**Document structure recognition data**
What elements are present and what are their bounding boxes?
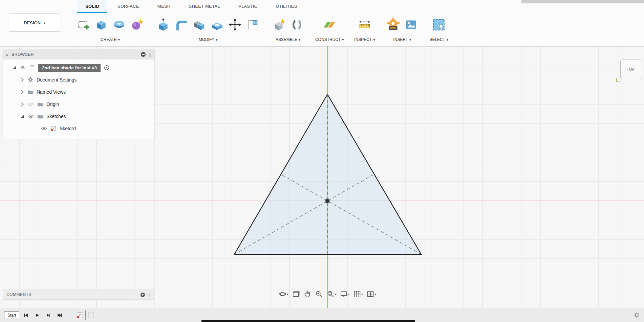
create-form-button[interactable] (129, 15, 146, 34)
viewports-button[interactable]: ▾ (366, 289, 378, 299)
chevron-down-icon: ▾ (348, 293, 350, 296)
visibility-off-eye-icon[interactable] (27, 101, 34, 107)
chevron-down-icon: ▾ (287, 293, 288, 296)
expand-closed-icon[interactable] (20, 102, 24, 106)
tab-plastic[interactable]: PLASTIC (230, 0, 265, 13)
construction-plane-icon (322, 18, 337, 32)
panel-grip-handle[interactable] (148, 292, 151, 297)
document-root-label[interactable]: 2nd hex shade for Inst v3 (38, 64, 101, 72)
modify-group-dropdown[interactable]: MODIFY (198, 36, 218, 44)
minimize-panel-icon[interactable] (141, 52, 146, 57)
zoom-button[interactable] (314, 289, 324, 299)
tab-sheet-metal[interactable]: SHEET METAL (181, 0, 228, 13)
settings-gear-button[interactable] (634, 312, 640, 318)
viewcube[interactable]: TOP (620, 60, 641, 79)
tab-mesh[interactable]: MESH (149, 0, 179, 13)
sketch-triangle-profile[interactable] (234, 94, 421, 254)
expand-open-icon[interactable] (12, 66, 16, 70)
orbit-button[interactable]: ▾ (278, 289, 289, 299)
look-at-button[interactable] (291, 289, 301, 299)
gear-icon (634, 312, 640, 318)
panel-grip-handle[interactable] (149, 52, 152, 57)
align-button[interactable] (244, 15, 261, 34)
timeline-feature-ghost[interactable] (87, 311, 95, 320)
view-navigation-bar: ▾ ▾ ▾ (278, 289, 378, 299)
tab-solid[interactable]: SOLID (77, 0, 107, 13)
svg-badge-text: SVG (390, 26, 396, 30)
revolve-button[interactable] (111, 15, 128, 34)
visibility-eye-icon[interactable] (27, 114, 34, 119)
insert-canvas-button[interactable] (403, 15, 420, 34)
sketch-center-point[interactable] (325, 199, 330, 203)
folder-icon (27, 89, 34, 95)
browser-tree: 2nd hex shade for Inst v3 Document Setti… (3, 60, 154, 139)
tree-item-label: Origin (46, 101, 59, 107)
chevron-down-icon (299, 37, 300, 42)
pan-hand-icon (303, 290, 311, 298)
grid-snap-button[interactable]: ▾ (352, 289, 364, 299)
activate-component-icon[interactable] (104, 65, 110, 71)
timeline-play-button[interactable] (33, 311, 42, 319)
measure-button[interactable] (356, 15, 373, 34)
zoom-window-icon (326, 290, 334, 298)
browser-row-sketch1[interactable]: Sketch1 (3, 122, 154, 135)
display-settings-button[interactable]: ▾ (339, 289, 351, 299)
select-button[interactable] (430, 15, 447, 34)
create-sketch-button[interactable] (75, 15, 92, 34)
joint-button[interactable] (288, 15, 305, 34)
expand-open-icon[interactable] (20, 114, 24, 118)
comments-panel[interactable]: COMMENTS (3, 290, 154, 300)
pan-button[interactable] (302, 289, 312, 299)
chevron-down-icon (44, 20, 45, 25)
timeline-features (75, 310, 95, 320)
extrude-icon (94, 18, 108, 32)
chevron-down-icon: ▾ (335, 293, 336, 296)
timeline-position-marker[interactable] (85, 310, 86, 320)
assemble-group-dropdown[interactable]: ASSEMBLE (275, 36, 301, 44)
create-sketch-icon (76, 18, 90, 32)
select-group-dropdown[interactable]: SELECT (429, 36, 449, 44)
toolbar-groups: CREATE (70, 13, 453, 46)
fillet-button[interactable] (173, 15, 190, 34)
viewcube-face-label: TOP (627, 67, 635, 71)
combine-button[interactable] (191, 15, 208, 34)
zoom-window-button[interactable]: ▾ (325, 289, 337, 299)
timeline-skip-start-button[interactable] (22, 311, 30, 319)
expand-closed-icon[interactable] (20, 78, 24, 82)
visibility-eye-icon[interactable] (41, 126, 47, 131)
timeline-sketch-feature[interactable] (75, 311, 84, 320)
design-menu-button[interactable]: DESIGN (9, 14, 60, 32)
browser-row-origin[interactable]: Origin (3, 98, 154, 110)
component-icon (29, 65, 35, 71)
shell-button[interactable] (209, 15, 226, 34)
construct-group-dropdown[interactable]: CONSTRUCT (315, 36, 344, 44)
comments-title: COMMENTS (6, 292, 137, 297)
browser-root-row[interactable]: 2nd hex shade for Inst v3 (3, 62, 154, 74)
tree-item-label: Document Settings (37, 77, 77, 83)
tab-surface[interactable]: SURFACE (109, 0, 147, 13)
new-component-button[interactable] (271, 15, 287, 34)
look-at-icon (292, 290, 300, 298)
move-copy-button[interactable] (227, 15, 243, 34)
toolbar-header: SOLID SURFACE MESH SHEET METAL PLASTIC U… (0, 0, 644, 46)
timeline-skip-end-button[interactable] (55, 311, 64, 319)
timeline-step-forward-button[interactable] (44, 311, 53, 319)
inspect-group-dropdown[interactable]: INSPECT (353, 36, 375, 44)
browser-row-sketches[interactable]: Sketches (3, 110, 154, 122)
collapse-panel-icon[interactable] (6, 52, 8, 58)
insert-svg-button[interactable]: SVG (385, 15, 402, 34)
tree-item-label: Sketch1 (60, 126, 77, 131)
tab-utilities[interactable]: UTILITIES (267, 0, 305, 13)
create-group-dropdown[interactable]: CREATE (100, 36, 121, 44)
press-pull-button[interactable] (155, 15, 172, 34)
browser-row-named-views[interactable]: Named Views (3, 86, 154, 98)
viewports-icon (367, 290, 374, 298)
visibility-eye-icon[interactable] (19, 65, 26, 70)
insert-group-dropdown[interactable]: INSERT (392, 36, 412, 44)
add-comment-icon[interactable] (140, 292, 145, 297)
construction-plane-button[interactable] (321, 15, 338, 34)
browser-row-document-settings[interactable]: Document Settings (3, 74, 154, 86)
expand-closed-icon[interactable] (20, 90, 24, 94)
toolbar-tabs: SOLID SURFACE MESH SHEET METAL PLASTIC U… (77, 0, 305, 13)
extrude-button[interactable] (93, 15, 110, 34)
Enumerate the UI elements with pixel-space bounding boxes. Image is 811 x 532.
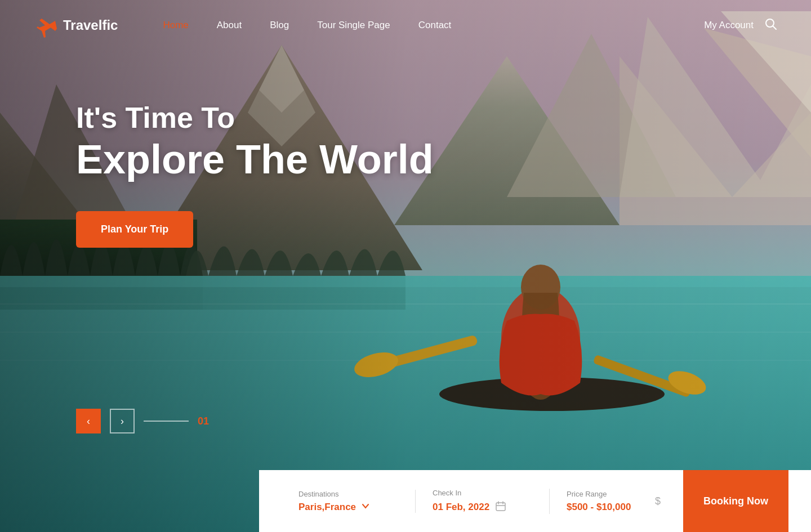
svg-point-19: [501, 287, 580, 388]
nav-blog[interactable]: Blog: [270, 20, 289, 31]
my-account-link[interactable]: My Account: [704, 20, 754, 31]
hero-content: It's Time To Explore The World Plan Your…: [76, 101, 434, 248]
svg-rect-23: [593, 355, 692, 398]
checkin-label: Check In: [433, 489, 532, 497]
nav-tour-single[interactable]: Tour Single Page: [317, 20, 390, 31]
nav-links: Home About Blog Tour Single Page Contact: [163, 20, 704, 31]
logo[interactable]: Travelfic: [34, 13, 118, 38]
nav-right: My Account: [704, 18, 777, 33]
svg-point-22: [351, 348, 401, 381]
destination-label: Destinations: [298, 490, 398, 498]
hero-section: Travelfic Home About Blog Tour Single Pa…: [0, 0, 811, 532]
svg-point-20: [521, 265, 560, 310]
nav-contact[interactable]: Contact: [418, 20, 452, 31]
svg-rect-29: [496, 503, 505, 511]
svg-marker-1: [620, 56, 811, 225]
slider-next-button[interactable]: ›: [110, 409, 135, 433]
navbar: Travelfic Home About Blog Tour Single Pa…: [0, 0, 811, 51]
search-icon[interactable]: [765, 18, 777, 33]
svg-point-24: [665, 366, 709, 399]
svg-marker-9: [507, 34, 676, 197]
checkin-field[interactable]: Check In 01 Feb, 2022: [416, 489, 550, 514]
svg-point-18: [439, 377, 665, 411]
svg-rect-0: [0, 0, 811, 532]
nav-home[interactable]: Home: [163, 20, 188, 31]
logo-icon: [34, 13, 59, 38]
hero-title: Explore The World: [76, 137, 434, 182]
svg-line-28: [773, 26, 776, 29]
checkin-value-row: 01 Feb, 2022: [433, 500, 532, 514]
nav-about[interactable]: About: [217, 20, 242, 31]
checkin-value: 01 Feb, 2022: [433, 502, 489, 513]
destination-field[interactable]: Destinations Paris,France: [282, 490, 416, 513]
booking-bar: Destinations Paris,France Check In 01 Fe…: [259, 470, 811, 532]
destination-dropdown-icon[interactable]: [362, 502, 369, 512]
slider-progress: [144, 421, 189, 422]
calendar-icon[interactable]: [495, 500, 506, 514]
destination-value: Paris,France: [298, 502, 356, 513]
svg-rect-21: [367, 334, 478, 373]
svg-rect-14: [0, 276, 811, 287]
slider-controls: ‹ › 01: [76, 409, 209, 433]
slider-prev-button[interactable]: ‹: [76, 409, 101, 433]
price-value-row: $500 - $10,000: [567, 502, 655, 513]
price-label: Price Range: [567, 490, 655, 498]
plan-trip-button[interactable]: Plan Your Trip: [76, 211, 193, 248]
hero-subtitle: It's Time To: [76, 101, 434, 135]
slider-number: 01: [198, 415, 209, 427]
brand-name: Travelfic: [63, 17, 118, 33]
price-field[interactable]: Price Range $500 - $10,000 $: [550, 490, 683, 513]
price-value: $500 - $10,000: [567, 502, 631, 513]
destination-value-row: Paris,France: [298, 502, 398, 513]
dollar-icon: $: [655, 495, 661, 507]
booking-now-button[interactable]: Booking Now: [683, 470, 788, 532]
svg-rect-25: [0, 0, 811, 532]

**What the task asks**
Each line that contains the string "bounding" should be copied from the data above.

**Your response**
What elements are present and what are their bounding boxes?
Enumerate the UI elements with pixel-space bounding boxes. Image is 811 x 532.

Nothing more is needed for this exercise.